O extremo Yves Baraye vai jogar no Gil Vicente, da I Liga portuguesa de futebol, até ao final da época 2020/21, novamente por empréstimo dos italianos do Parma, tal como na época passada, anunciou hoje o clube minhoto.

“Benvindo de volta à fortaleza gilista, Baraye”, lê-se na página oficial do Gil Vicente na rede social Facebook, que informa ainda que o acordo tem validade por um ano.

O extremo senegalês, de 28 anos, apontou três golos em 28 partidas oficiais durante a temporada 2018/19, que valeu um 10.º lugar no campeonato aos barcelenses.

Formado nos franceses do Marselha e nos italianos da Udinese, Baraye realizou toda a carreira como profissional no país transalpino antes de rumar ao Gil Vicente, tendo representado Lumezzane, Juve Stabia, Torres Cálcio, Parma, equipa em que se destacou 21 golos em 33 jogos na época 2015/16, na Série D (quarto escalão), e no Pádua.

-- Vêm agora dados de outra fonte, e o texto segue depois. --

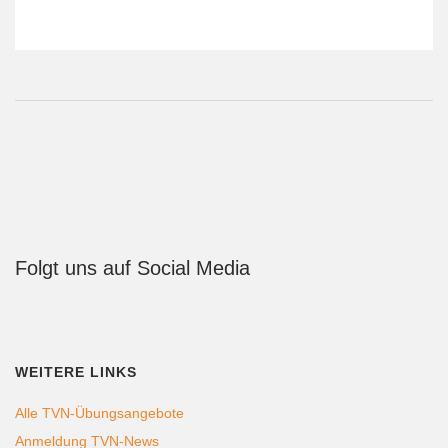
Folgt uns auf Social Media
WEITERE LINKS
Alle TVN-Übungsangebote
Anmeldung TVN-News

O extremo é o 15.º reforço dos ‘galos’ para a temporada 2020/21, depois do guarda-redes Daniel Fuzato, dos defesas Joel Pereira, Souleymane Aw, Diogo Silva, Talocha e Tim Hall, dos médios Kanya Fujimoto, Leandrinho, Guilherme Mantuan e Lucas Mineiro e dos avançados Antoine Léautey, Boubacar Hanne, Miullen e Renan Oliveira.